Identify and return duplicated rows in a data frame or linelist.
Source:R/find_and_remove_duplicates.R
find_duplicates.Rd
Identify and return duplicated rows in a data frame or linelist.
Arguments
- data
A data frame or linelist.
- target_columns
A vector of columns names or indices to consider when looking for duplicates. When the input data is a
linelist
object, this parameter can be set tolinelist_tags
from which duplicates to be removed. Its default value isNULL
, which considers duplicates across all columns.
Value
A data frame or linelist of all duplicated rows with following 2 additional columns:
- row_id
The indices of the duplicated rows from the input data.

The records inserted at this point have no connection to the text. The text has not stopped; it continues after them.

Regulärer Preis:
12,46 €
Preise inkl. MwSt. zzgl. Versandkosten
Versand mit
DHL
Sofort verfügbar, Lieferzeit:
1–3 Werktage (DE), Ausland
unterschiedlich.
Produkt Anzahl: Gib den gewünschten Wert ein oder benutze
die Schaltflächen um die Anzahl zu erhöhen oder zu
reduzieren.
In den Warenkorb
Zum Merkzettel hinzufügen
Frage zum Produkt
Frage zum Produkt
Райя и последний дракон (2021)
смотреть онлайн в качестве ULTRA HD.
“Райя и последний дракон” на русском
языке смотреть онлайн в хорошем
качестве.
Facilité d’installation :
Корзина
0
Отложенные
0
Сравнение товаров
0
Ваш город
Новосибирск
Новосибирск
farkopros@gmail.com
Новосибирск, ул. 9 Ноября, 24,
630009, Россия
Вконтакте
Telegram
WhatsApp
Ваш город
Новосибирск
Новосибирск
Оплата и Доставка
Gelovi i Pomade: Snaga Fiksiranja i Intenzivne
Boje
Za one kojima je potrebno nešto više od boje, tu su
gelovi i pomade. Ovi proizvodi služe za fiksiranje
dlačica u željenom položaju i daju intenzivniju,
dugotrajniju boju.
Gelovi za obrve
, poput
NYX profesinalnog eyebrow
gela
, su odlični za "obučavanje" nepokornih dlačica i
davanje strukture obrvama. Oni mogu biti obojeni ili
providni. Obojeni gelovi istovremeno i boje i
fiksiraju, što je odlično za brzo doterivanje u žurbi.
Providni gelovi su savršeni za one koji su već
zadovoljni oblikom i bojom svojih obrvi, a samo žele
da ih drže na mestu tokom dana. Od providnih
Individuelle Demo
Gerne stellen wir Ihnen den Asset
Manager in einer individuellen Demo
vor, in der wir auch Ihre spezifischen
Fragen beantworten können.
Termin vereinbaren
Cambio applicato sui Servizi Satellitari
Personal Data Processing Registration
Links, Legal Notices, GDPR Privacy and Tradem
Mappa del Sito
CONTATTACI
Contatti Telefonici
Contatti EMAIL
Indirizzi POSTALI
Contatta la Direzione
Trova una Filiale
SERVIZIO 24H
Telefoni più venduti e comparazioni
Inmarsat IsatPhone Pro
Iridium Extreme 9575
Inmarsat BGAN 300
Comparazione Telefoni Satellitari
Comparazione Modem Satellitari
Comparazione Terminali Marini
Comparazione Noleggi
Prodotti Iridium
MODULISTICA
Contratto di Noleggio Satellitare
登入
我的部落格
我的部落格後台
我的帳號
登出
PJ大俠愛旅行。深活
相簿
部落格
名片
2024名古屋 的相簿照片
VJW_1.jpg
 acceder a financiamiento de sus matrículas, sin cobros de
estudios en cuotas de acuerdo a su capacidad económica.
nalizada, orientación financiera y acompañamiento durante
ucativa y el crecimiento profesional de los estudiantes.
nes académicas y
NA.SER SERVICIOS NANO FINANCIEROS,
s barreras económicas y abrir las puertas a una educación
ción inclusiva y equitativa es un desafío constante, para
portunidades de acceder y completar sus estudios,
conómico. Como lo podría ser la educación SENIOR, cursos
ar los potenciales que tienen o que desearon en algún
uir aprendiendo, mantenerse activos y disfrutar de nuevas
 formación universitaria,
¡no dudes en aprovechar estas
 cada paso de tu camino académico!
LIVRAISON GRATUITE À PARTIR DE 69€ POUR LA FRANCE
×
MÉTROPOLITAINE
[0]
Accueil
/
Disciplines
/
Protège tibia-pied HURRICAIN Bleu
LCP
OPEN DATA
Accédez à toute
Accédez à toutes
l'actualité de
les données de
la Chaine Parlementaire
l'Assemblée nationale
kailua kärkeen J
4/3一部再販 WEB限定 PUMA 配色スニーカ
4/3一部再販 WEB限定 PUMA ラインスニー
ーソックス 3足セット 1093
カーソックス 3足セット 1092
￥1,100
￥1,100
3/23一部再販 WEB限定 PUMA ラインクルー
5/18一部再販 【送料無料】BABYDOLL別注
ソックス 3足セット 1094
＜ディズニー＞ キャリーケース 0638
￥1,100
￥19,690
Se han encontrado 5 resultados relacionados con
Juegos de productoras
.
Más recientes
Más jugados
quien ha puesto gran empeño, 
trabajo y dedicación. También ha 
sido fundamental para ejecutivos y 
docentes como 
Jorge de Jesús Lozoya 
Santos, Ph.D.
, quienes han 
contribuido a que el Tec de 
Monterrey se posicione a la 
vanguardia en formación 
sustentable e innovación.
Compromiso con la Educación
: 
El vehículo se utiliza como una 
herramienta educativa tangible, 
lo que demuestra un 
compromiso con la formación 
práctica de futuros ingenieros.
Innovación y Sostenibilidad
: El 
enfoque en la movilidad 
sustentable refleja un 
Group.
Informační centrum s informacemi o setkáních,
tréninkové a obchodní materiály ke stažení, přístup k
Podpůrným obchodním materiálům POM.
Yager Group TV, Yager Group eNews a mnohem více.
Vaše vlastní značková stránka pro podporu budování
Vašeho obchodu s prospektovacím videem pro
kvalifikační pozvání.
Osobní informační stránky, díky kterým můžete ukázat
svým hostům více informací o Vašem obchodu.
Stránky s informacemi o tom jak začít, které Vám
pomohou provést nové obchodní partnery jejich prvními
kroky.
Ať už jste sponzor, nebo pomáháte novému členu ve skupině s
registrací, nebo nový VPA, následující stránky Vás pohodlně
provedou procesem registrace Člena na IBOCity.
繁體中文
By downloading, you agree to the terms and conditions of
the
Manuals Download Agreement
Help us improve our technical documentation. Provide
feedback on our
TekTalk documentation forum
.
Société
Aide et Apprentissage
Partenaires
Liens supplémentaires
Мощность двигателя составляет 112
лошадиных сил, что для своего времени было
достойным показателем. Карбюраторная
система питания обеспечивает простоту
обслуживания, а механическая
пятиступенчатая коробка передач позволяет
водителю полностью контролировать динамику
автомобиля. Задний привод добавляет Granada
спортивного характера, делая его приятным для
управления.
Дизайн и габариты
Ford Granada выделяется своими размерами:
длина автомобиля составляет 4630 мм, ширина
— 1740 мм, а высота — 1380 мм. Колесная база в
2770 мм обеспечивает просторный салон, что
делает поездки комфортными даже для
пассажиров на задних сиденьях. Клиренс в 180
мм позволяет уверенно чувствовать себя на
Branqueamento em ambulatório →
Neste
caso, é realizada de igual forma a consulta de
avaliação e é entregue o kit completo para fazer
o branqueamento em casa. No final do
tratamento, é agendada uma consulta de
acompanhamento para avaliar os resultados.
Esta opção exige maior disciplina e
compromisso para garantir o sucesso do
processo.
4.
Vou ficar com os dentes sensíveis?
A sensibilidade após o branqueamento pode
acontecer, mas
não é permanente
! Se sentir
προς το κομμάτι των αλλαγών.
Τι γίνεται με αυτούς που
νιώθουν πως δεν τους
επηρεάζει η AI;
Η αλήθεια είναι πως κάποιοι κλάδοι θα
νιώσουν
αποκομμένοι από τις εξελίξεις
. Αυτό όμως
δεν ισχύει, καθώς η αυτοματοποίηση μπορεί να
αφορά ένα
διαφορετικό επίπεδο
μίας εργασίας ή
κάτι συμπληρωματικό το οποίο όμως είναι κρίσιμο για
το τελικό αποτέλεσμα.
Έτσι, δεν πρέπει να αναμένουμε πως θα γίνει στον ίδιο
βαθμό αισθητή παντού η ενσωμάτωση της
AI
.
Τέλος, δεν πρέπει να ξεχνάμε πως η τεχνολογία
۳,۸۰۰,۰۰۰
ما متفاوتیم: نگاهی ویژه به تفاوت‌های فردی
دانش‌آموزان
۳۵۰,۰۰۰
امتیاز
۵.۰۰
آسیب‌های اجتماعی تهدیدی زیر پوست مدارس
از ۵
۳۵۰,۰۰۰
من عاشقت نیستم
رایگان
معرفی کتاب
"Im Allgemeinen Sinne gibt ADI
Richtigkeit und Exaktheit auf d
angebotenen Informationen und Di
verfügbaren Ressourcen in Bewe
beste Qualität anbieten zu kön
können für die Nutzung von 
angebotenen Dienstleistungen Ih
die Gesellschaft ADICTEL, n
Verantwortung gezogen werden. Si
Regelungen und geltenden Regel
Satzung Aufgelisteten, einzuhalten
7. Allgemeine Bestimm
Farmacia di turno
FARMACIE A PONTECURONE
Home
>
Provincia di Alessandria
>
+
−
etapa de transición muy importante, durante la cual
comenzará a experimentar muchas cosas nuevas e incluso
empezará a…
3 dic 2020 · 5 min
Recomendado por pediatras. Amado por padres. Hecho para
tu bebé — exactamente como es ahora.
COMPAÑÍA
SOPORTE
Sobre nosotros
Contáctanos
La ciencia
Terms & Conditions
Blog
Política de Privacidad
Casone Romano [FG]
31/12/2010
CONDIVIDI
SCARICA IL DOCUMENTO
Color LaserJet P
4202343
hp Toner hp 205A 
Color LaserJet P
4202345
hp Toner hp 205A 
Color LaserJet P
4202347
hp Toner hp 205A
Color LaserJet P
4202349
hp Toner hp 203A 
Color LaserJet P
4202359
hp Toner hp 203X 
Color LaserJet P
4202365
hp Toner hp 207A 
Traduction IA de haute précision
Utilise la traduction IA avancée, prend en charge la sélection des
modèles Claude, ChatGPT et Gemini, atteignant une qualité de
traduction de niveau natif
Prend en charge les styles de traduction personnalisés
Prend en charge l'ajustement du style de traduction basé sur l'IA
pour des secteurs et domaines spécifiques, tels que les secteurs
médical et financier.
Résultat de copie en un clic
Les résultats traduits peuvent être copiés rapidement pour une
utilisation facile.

Users can choose from these indices, which row they consider as redundant in each group of duplicates.
- group_id
a unique identifier associated to each group of duplicates.
Examples
dups <- find_duplicates(
data = readRDS(
system.file("extdata", "test_linelist.RDS", package = "cleanepi")
),
target_columns = c("dt_onset", "dt_report", "sex", "outcome")
)
#> ! Found 57 duplicated rows in the dataset.
#> ℹ Use `attr(dat, "report")[["duplicated_rows"]]` to access them, where "dat" is
#> the object used to store the output from this operation.